##### DATASET ENTRIES #####
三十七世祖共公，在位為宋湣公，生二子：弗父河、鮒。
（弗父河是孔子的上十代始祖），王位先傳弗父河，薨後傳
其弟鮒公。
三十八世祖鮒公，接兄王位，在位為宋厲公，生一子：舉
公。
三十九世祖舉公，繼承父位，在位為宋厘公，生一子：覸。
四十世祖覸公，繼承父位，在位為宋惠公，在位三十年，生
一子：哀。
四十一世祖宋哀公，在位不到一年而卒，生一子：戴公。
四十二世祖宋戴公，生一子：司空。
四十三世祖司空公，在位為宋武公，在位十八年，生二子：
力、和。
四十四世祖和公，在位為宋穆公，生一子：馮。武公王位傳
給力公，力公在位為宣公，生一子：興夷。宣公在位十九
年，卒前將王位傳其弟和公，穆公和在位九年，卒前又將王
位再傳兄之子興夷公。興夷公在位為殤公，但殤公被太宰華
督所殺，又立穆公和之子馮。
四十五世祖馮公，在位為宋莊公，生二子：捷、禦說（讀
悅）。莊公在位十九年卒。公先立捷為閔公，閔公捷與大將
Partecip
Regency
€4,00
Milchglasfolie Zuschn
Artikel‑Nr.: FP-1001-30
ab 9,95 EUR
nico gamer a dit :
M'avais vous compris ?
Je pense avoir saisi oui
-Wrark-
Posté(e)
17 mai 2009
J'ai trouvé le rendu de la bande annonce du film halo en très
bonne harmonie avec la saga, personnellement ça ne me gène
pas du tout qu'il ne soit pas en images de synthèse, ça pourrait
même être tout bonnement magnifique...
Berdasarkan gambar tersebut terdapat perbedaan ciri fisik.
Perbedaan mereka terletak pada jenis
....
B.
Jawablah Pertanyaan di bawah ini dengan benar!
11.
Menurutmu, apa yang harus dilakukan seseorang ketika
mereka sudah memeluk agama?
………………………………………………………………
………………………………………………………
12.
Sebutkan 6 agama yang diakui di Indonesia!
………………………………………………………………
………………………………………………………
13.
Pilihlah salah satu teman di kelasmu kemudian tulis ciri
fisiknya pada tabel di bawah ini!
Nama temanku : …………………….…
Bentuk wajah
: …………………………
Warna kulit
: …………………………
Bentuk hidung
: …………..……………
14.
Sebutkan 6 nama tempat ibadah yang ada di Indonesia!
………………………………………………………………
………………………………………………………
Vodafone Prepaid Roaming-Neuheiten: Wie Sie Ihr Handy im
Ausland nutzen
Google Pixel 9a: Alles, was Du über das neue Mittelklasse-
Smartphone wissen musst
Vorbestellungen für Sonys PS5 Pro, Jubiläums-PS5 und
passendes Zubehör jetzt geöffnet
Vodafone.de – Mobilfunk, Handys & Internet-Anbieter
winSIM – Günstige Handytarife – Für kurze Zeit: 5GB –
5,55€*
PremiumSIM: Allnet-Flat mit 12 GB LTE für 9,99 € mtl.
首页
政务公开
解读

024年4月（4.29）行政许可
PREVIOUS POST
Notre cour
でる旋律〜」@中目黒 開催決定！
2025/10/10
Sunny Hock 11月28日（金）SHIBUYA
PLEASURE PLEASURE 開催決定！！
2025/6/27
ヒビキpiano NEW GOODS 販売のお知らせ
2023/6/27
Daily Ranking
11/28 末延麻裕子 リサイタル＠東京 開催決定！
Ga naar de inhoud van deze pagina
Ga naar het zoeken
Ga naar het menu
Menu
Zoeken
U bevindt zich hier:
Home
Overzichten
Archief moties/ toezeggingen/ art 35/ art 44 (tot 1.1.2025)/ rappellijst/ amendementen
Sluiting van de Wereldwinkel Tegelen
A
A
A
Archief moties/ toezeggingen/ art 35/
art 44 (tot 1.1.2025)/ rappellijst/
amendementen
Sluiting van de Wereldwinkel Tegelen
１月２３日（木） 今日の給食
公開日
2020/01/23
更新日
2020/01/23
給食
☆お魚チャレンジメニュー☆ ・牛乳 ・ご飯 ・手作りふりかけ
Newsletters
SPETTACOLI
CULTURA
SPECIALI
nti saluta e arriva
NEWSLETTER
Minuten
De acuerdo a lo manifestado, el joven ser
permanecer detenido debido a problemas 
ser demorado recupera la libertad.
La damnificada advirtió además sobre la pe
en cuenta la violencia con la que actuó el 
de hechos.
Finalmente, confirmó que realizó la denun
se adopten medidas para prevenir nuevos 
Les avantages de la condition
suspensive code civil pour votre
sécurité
#####
##### DATASET ENTRIES #####
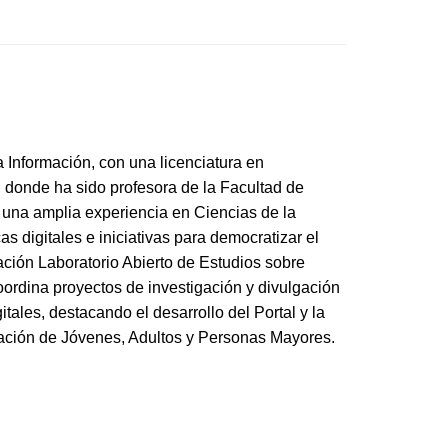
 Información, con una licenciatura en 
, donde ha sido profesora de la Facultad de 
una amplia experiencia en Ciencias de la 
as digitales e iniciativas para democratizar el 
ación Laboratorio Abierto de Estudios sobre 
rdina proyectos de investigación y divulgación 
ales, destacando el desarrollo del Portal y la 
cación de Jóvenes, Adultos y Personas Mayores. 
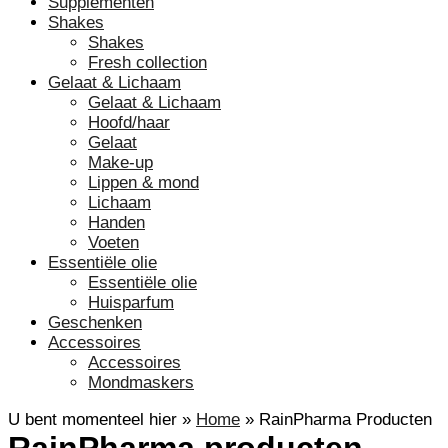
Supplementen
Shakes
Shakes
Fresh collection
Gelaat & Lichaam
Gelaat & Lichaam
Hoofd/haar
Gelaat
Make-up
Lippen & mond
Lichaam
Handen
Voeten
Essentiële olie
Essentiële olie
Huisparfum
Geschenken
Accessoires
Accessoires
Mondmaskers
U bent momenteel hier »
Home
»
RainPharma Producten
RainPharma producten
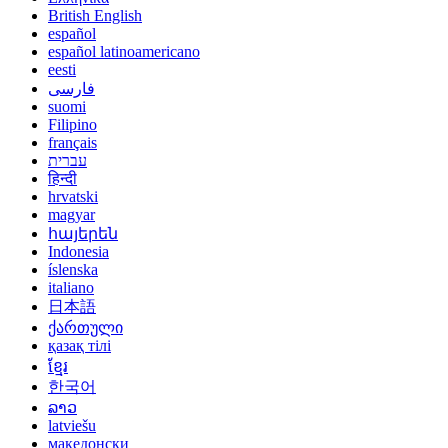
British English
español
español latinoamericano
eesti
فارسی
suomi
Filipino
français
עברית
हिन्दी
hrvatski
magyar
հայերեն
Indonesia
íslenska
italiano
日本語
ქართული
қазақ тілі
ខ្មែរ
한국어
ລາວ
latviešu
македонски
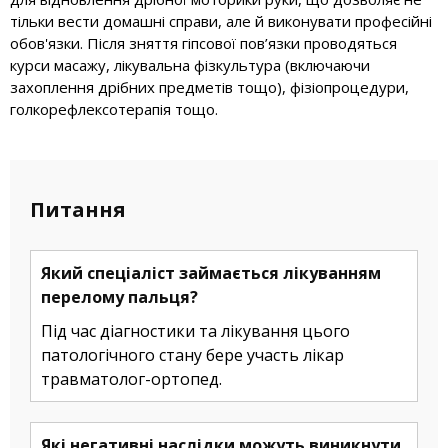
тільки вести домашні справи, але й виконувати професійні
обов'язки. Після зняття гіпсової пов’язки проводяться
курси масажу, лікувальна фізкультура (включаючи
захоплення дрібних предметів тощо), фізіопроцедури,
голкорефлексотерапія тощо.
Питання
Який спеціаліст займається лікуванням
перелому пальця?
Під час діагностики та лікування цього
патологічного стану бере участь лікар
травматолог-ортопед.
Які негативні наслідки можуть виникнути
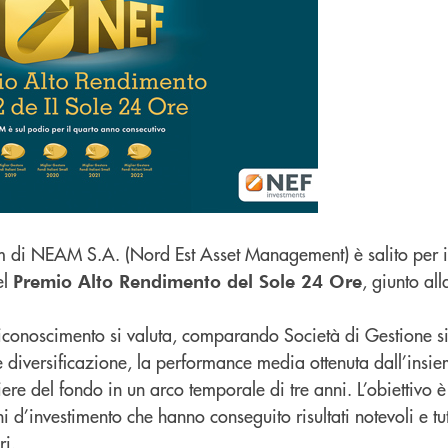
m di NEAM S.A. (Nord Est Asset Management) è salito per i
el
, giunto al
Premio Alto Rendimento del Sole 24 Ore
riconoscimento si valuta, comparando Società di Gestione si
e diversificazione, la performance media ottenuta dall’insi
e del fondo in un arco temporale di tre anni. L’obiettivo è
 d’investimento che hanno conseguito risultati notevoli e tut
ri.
#####
# REQUIREMENT
Looking at the listing above, which lines run from the one containing "Supplementen" through the one containing "захоплення дрібних предметів"? Print exactly those, ends included, pictures excluded.

# RESPONSE
Supplementen
Shakes
Shakes
Fresh collection
Gelaat & Lichaam
Gelaat & Lichaam
Hoofd/haar
Gelaat
Make-up
Lippen & mond
Lichaam
Handen
Voeten
Essentiële olie
Essentiële olie
Huisparfum
Geschenken
Accessoires
Accessoires
Mondmaskers
U bent momenteel hier »
Home
»
RainPharma Producten
RainPharma producten
British English
español
español latinoamericano
eesti
فارسی
suomi
Filipino
français
עברית
हिन्दी
hrvatski
magyar
հայերեն
Indonesia
íslenska
italiano
日本語
ქართული
қазақ тілі
ខ្មែរ
한국어
ລາວ
latviešu
македонски
тільки вести домашні справи, але й виконувати професійні
обов'язки. Після зняття гіпсової пов’язки проводяться
курси масажу, лікувальна фізкультура (включаючи
захоплення дрібних предметів тощо), фізіопроцедури,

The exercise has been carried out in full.